17 Mar 2008 12:37 pm

One of the main rejoinders to my stance on FISA, which is that the government should get warrants whenever US territory is involved, is to say "What's the harm? How could the government use this to spy on innocent Americans?" Just off the top of my head, it seems tailor-made for spying on Arab Americans who organize peacefully to lobby against America's Israel policy. Whatever your position on that policy, this should give you pause . . . since it would make it equally easy to spy on AIPAC tomorrow.

But the real answer is, "What's the harm in getting a warrant from a FISA court?" If the government isn't going to spy on millions of innocent Americans, it really shouldn't be that onerous to pre-clear it with the court.

I don't blog a lot about national security because it just isn't my area of expertise. But my general position is that the government should have as little freedom as possible to do anything, particularly spying on people on American soil. Speaking as someone who lost more friends and acquaintances in the World Trade Center than almost any of my readers, I think there are worse things than terrorism. But it's also not really clear to me how much this helps us fight terrorism. As far as I can tell, the FISA courts are extraordinarily willing to grant the government what it asks for.

Comments (16)

John Thacker
If the government isn't going to spy on millions of innocent Americans, it really shouldn't be that onerous to pre-clear it with the court.

Previously, government wiretapping has been treated considerably differently when there has been an actual wire involved. For things that travel through the air, it's absolutely impossible for intelligence agencies to avoid intercepting all signals, and then filtering through it for what they want and discarding the ones for which they don't have warrants. The government has always (including right after the Church reforms) been allowed to intercept lots of wireless signals traveling outside the US and then discard the ones (within 48 hours) belonging to US persons without outstanding warrants or which happened to be US in origin. The latter is governed by executive orders.

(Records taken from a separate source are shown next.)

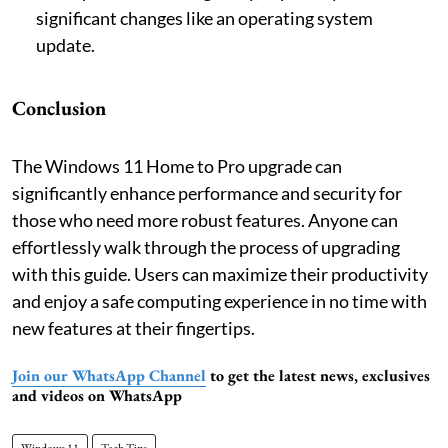
significant changes like an operating system
update.
Conclusion
The Windows 11 Home to Pro upgrade can
significantly enhance performance and security for
those who need more robust features. Anyone can
effortlessly walk through the process of upgrading
with this guide. Users can maximize their productivity
and enjoy a safe computing experience in no time with
new features at their fingertips.
Join our WhatsApp Channel
to get the latest news, exclusives
and videos on WhatsApp
Windows 11
Tech Tips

By contrast, signals sent over wires have been different. With old-style phone circuit connections, it was pretty easy for the government to figure out who was calling whom, and to only intercept the signals of particular people. It was also easy to tell if a signal involved a US party on either end. They could tap only the signals of interest, and not touch the others. Hence this has always required warrants in a way that wireless intercepts has not.

What the government has been arguing for a while is that signals sent over packet-switched networks are very different, especially when encryption is involved. The intelligence agencies argue that they cannot intercept such signals without behaving as in the wireless case, by intercepting everything and then throwing away whatever is US person without a warrant. (So, to put it another way, the intelligence agencies have responded to the inherent improvements in privacy that, say, VoIP offers by demanding additional tools that would reduce privacy on net.)

Part of the question is: Does the government need a warrant for only the stuff that it keeps, or would it hypothetically need a warrant for anyone whose data could possibly be intercepted? (The latter could make it technologically impossible to capture particular signals at all, since it would be impossible to tell if a US citizen was one of many people on the same signal until examining it.) If you do allow the government to examine signals enough to figure out who is sending them, and throw away the ones it doesn't have a warrant for, is there a level where the expectation of the percentage of US citizens in the signal being captured is too great to be allowed without a warrant?

The intelligence agencies also wish to make an analogy to customs and border searches; they wish to be able to search signals that leave the country at the border but on US soil.

John Thacker

And of course the whole thing is muddied because the intelligence agencies don't want to talk about what they do, any details are classified, and people are reduced to arguing over constructions of the terms in the poorly written FISA law. The latter has the result that people who would like to interpret the terms narrowly in practice simultaneously make arguments using the widest possible construction when arguing that the intelligence services already have sufficient power, and vice versa. So we get the civil libertarians arguing that the intelligence services can already legally perform intercepts that the intelligence services claim that they cannot. (Or at least claim that some FISA judges disagree.)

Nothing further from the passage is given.